> [Exercise aim]
Print the records below exactly as they appear. Omit all pictures.

-------- Data listing --------

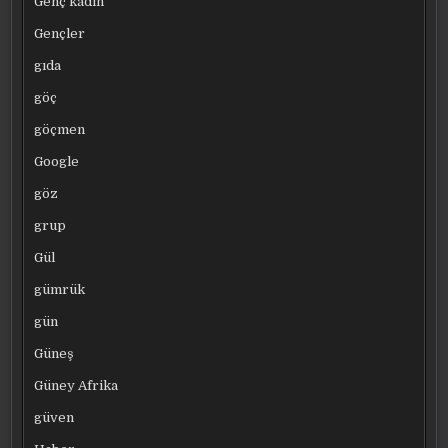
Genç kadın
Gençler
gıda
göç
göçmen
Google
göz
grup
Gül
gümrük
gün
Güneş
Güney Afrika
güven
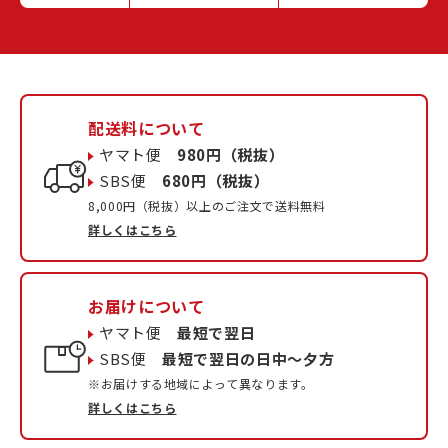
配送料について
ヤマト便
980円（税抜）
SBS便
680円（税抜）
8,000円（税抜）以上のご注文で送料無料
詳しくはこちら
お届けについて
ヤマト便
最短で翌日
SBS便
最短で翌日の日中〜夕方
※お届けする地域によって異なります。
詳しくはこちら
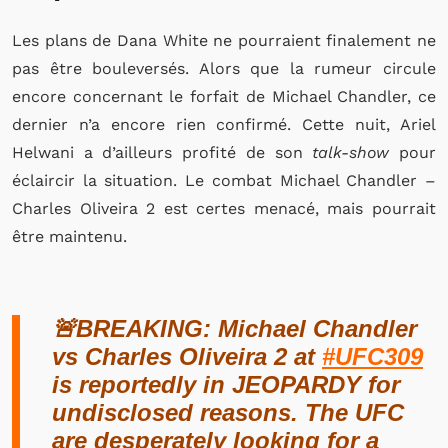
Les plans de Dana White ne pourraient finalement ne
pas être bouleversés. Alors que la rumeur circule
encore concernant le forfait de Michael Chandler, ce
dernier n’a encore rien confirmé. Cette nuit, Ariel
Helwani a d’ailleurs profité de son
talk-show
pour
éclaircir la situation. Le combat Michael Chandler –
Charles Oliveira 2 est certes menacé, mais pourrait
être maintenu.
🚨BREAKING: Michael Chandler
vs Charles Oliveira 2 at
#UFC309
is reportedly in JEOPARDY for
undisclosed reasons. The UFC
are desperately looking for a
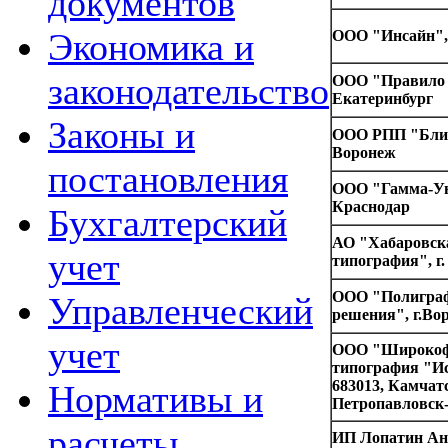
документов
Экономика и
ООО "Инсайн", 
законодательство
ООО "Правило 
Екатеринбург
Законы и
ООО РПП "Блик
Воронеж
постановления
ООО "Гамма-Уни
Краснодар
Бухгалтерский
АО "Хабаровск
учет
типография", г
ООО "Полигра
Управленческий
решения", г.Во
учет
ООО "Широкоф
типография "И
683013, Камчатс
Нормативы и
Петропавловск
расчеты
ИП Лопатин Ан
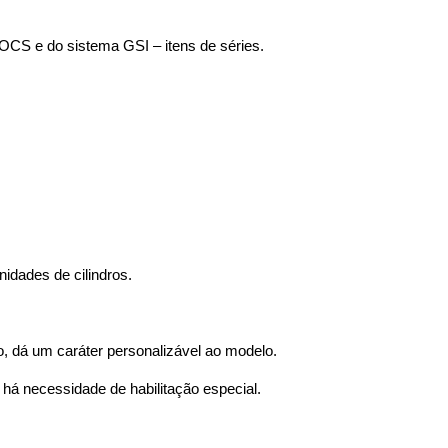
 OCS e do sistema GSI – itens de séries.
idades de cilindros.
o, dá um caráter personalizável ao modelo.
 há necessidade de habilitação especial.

--------

> [Worked solution]
Genç kadın
Gençler
gıda
göç
göçmen
Google
göz
grup
Gül
gümrük
gün
Güneş
Güney Afrika
güven
配送料について
ヤマト便
980円（税抜）
SBS便
680円（税抜）
8,000円（税抜）以上のご注文で送料無料
詳しくはこちら
お届けについて
ヤマト便
最短で翌日
SBS便
最短で翌日の日中〜夕方
※お届けする地域によって異なります。
詳しくはこちら
Les plans de Dana White ne pourraient finalement ne
pas être bouleversés. Alors que la rumeur circule
encore concernant le forfait de Michael Chandler, ce
dernier n’a encore rien confirmé. Cette nuit, Ariel
Helwani a d’ailleurs profité de son
talk-show
pour
éclaircir la situation. Le combat Michael Chandler –
Charles Oliveira 2 est certes menacé, mais pourrait
être maintenu.
🚨BREAKING: Michael Chandler
vs Charles Oliveira 2 at
#UFC309
is reportedly in JEOPARDY for
undisclosed reasons. The UFC
are desperately looking for a
документов
Экономика и
ООО "Инсайн", 
законодательство
ООО "Правило 
Екатеринбург
Законы и
ООО РПП "Блик
Воронеж
постановления
ООО "Гамма-Уни
Краснодар
Бухгалтерский
АО "Хабаровск
учет
типография", г
ООО "Полигра
Управленческий
решения", г.Во
учет
ООО "Широкоф
типография "И
683013, Камчатс
Нормативы и
Петропавловск
расчеты
ИП Лопатин Ан
 OCS e do sistema GSI – itens de séries.
idades de cilindros.
o, dá um caráter personalizável ao modelo.
 há necessidade de habilitação especial.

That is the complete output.